### TO DO
The answer should hold only the lines from the one that contains "DECOR PERSONALIZAT" through the last line of the material, repeated exactly, without pictures.

··· PROVIDED MATERIAL

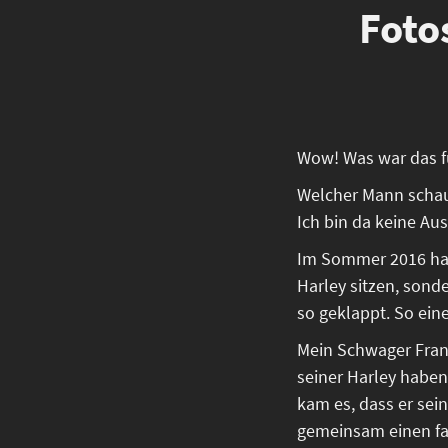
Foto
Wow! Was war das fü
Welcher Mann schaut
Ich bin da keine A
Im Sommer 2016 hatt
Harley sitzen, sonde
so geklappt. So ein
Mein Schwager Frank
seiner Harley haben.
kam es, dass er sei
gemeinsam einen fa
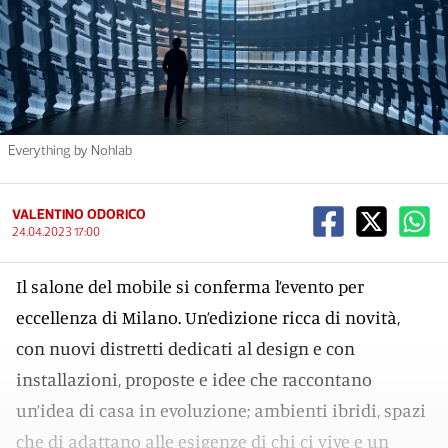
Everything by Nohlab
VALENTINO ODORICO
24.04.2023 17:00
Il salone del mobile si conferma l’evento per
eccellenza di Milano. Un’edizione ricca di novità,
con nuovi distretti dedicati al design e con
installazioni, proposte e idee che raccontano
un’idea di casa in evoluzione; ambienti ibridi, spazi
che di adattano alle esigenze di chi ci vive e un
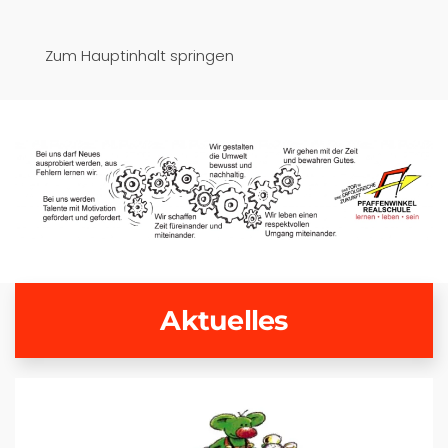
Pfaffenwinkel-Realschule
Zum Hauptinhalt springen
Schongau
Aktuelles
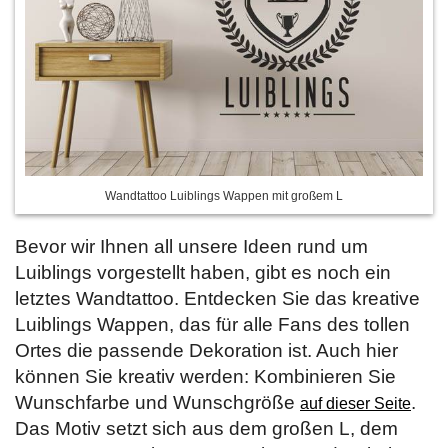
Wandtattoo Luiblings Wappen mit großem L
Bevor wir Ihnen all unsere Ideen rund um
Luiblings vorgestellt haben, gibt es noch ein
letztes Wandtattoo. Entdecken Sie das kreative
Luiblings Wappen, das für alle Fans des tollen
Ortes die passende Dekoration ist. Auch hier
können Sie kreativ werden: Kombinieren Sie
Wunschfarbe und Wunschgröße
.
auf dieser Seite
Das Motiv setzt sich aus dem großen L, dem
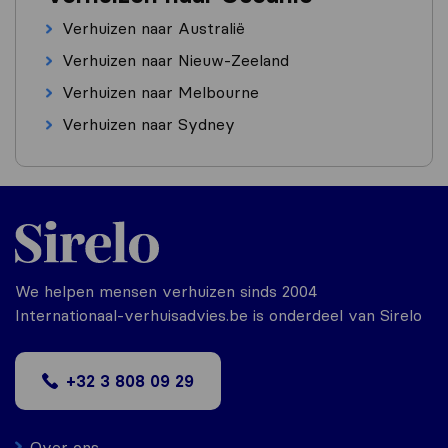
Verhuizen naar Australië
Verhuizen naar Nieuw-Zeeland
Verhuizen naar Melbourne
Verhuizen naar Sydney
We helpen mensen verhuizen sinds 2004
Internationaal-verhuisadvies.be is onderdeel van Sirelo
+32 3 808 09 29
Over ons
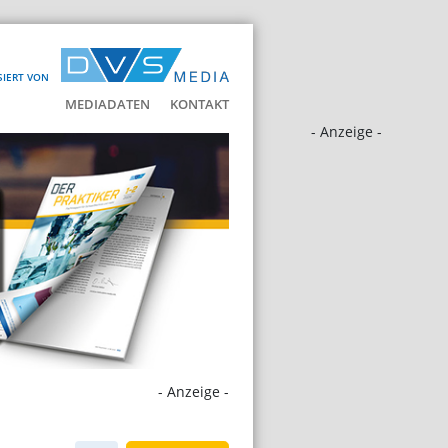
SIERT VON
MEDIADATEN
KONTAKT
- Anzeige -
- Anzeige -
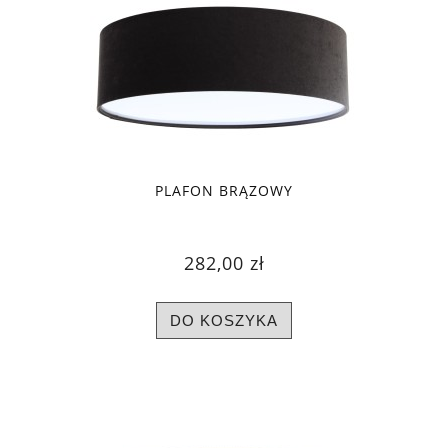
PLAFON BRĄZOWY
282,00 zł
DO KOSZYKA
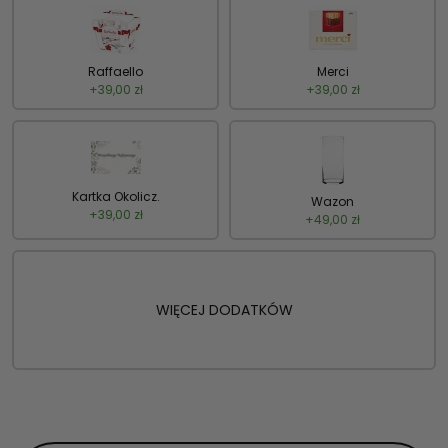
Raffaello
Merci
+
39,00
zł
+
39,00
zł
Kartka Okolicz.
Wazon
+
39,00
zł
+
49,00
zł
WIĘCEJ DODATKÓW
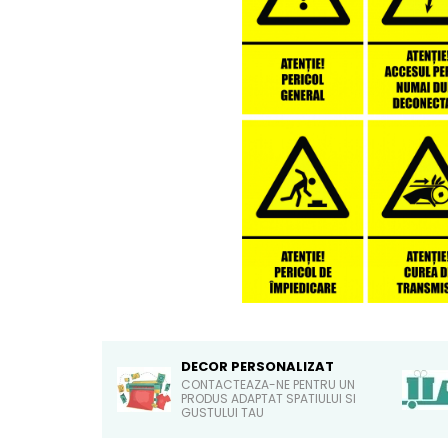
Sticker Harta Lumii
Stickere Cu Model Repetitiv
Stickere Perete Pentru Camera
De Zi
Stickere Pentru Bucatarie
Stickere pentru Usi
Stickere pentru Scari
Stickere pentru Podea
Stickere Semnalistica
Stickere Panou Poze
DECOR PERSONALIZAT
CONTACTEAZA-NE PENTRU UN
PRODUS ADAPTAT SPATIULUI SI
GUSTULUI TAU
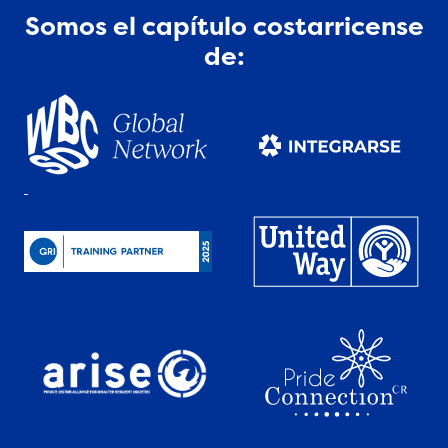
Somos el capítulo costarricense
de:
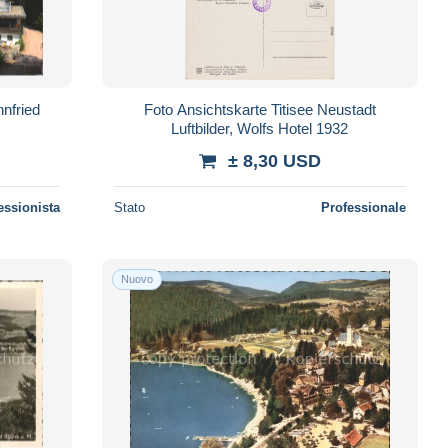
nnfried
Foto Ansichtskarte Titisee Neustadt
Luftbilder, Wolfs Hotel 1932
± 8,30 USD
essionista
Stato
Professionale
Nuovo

······

### RESPONSE TO THIS TASK
DECOR PERSONALIZAT
CONTACTEAZA-NE PENTRU UN
PRODUS ADAPTAT SPATIULUI SI
GUSTULUI TAU
Somos el capítulo costarricense
de:
nnfried
Foto Ansichtskarte Titisee Neustadt
Luftbilder, Wolfs Hotel 1932
± 8,30 USD
essionista
Stato
Professionale
Nuovo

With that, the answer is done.